Sages of Kataragama and their Traditions

by Swami Vigyananand and Patrick Harrigan

manik-ganga

Kataragama has for centuries uncounted been the destination of yogis, bawas, sadhus, tapasvis, and siddhas of all schools of spiritual practice. Of these saints and sages, most by far have preferred to remain anonymous, leaving no trace except the spiritual influence of their paramparas. A few however are remembered by name together with a few facts about their life achievements. Following are a few recorded details of some of Kataragama's sages down the centuries.

Kalyana Giri

The greatest sage known to Kataragama devotees is Swami Kalyana Giri. Actually, there were three sages known as Kalyana Giri. The third Kalyana Giri is said to have built the present Maha Devale with the help of King Rajasingha I. His guru's guru, the first Kalyana Giri Swami, originally came from North India.

Centuries ago, it is believed that the first Kalyana Giri Swami, a North Indian Dasanami sannyasin, was prompted by the Kataragama God's senior spouse Thevayanai Amman (Sanskrit: Devasena) to leave North India and come South to find her missing husband and bring him home.

Kalyana Giri Swami arrived to Kataragama where he performed severe penances and austerities for twelve years, including a vow to abstain from sleep. During the course of his intense tapas, he was served by a little Vedda boy and girl who attached themselves to him.

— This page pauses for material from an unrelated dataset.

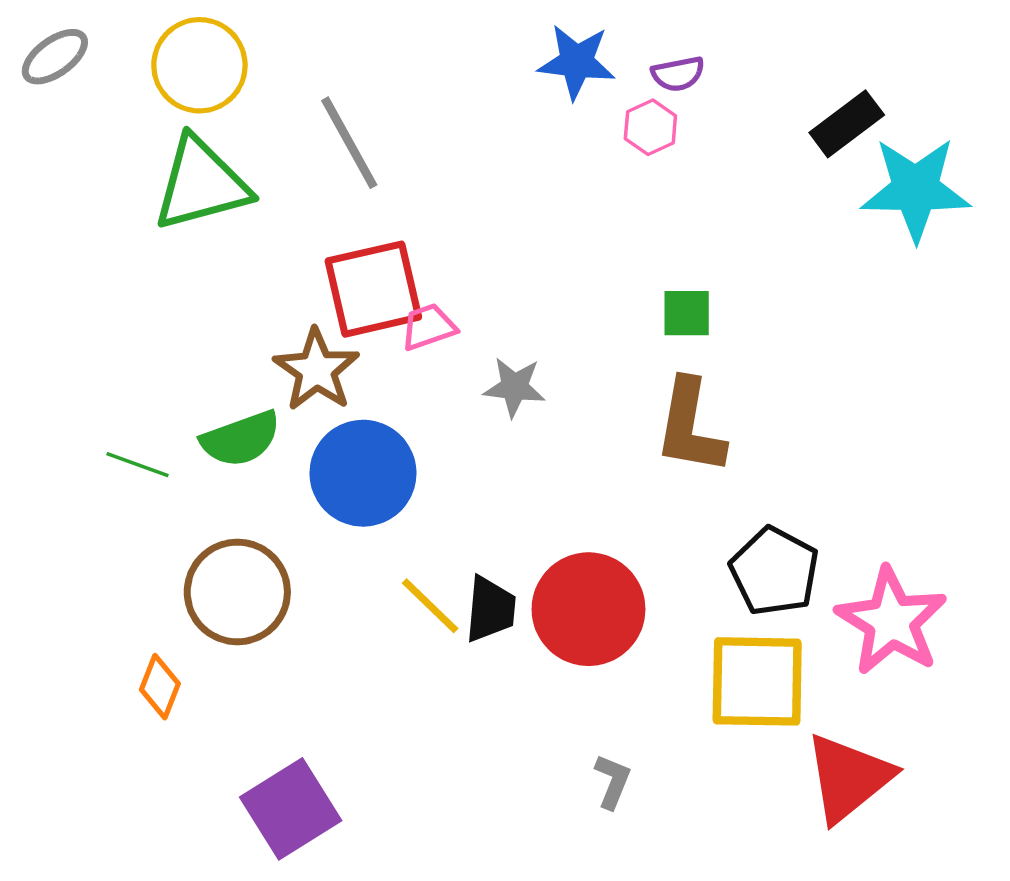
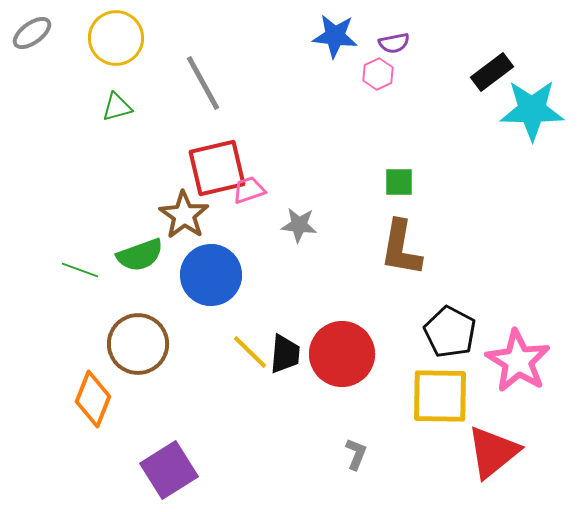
green triangle: (201, 184) -> (117, 107), size x0.5
orange diamond: (160, 687) -> (93, 399), size x1.5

One day, exhausted by his austerities and depressed by his failure to obtain audience (darshan) of the God, he fell asleep. The Vedda boy came and woke him. Furious, he cried out in anger, "How dare you disturb my rest when you know this is the first time I have slept for years?"

The boy uttered an excuse and ran pursued by Kalyana Giri until they reached an islet in the Menik Ganga. Suddenly the boy transformed himself into the God Skanda before Kalyana Giri's astonished eyes. The awe-struck hermit then realised that all along his constant attendants had been none other than the God himself and his consort Valli.

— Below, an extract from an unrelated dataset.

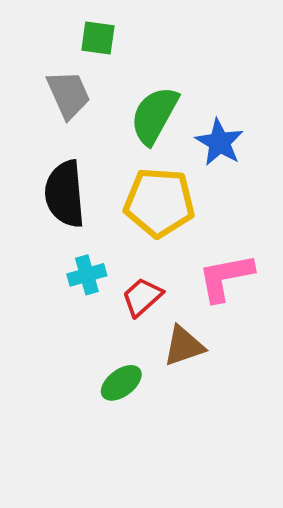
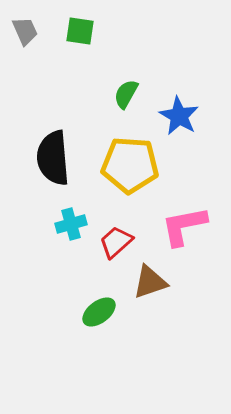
gray trapezoid: (68, 94) -> (25, 31), moved, size x0.7
green semicircle: (154, 115) -> (126, 94), size x0.6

Prostrating himself before the holy couple, he prayed for forgiveness and begged the God to return with him to India. Valli however intervened and appealed that she could not bear to leave Kataragama and be parted from her Vedda kinsfolk. She begged Kalyana Giri Swami not to take her husband away.

The sage could not refuse. He abandoned the idea of accompanying the God back to India and settled down at Kataragama where he engraved the yantra (mystic diagram) and enshrined it for worship. To this day it is this yantra that is worshipped and carried by tusker during the annual peraheras at Kataragama.

Kalyana Giri Swami never returned to India but remained and requested Thevayanai Amman to come and settle in Kataragama also. Thevayanai Amman came and since that time all three deities have lived happily together in Kataragama. The Dasanami rituals and parampara of Thevayani Amman Devasthanam also begin from the time of the first Kalyana Giri Swami, some time between the 8th and 16th century CE.

Kalyana Giri Swami then founded Thevayani Amman Devasthanam. The North Indian Dasanami succession has continued unbroken to this day. Kalyana Giri Swami thus became the founding abbot or mathadhipati of Kataragama Thevayanai Amman Devasthanam. Since that time an unbroken succession of North Indian Dasanami mathadhipatis has administered the Math and associated temples.

After his jeevan samadhi, Kalyana Giri Swami's body slowly metamorphosed into a swayambhu lingam, having the appearance of a pearl. Hence he is also commonly remembered as ‘Muttu Linga Swami'.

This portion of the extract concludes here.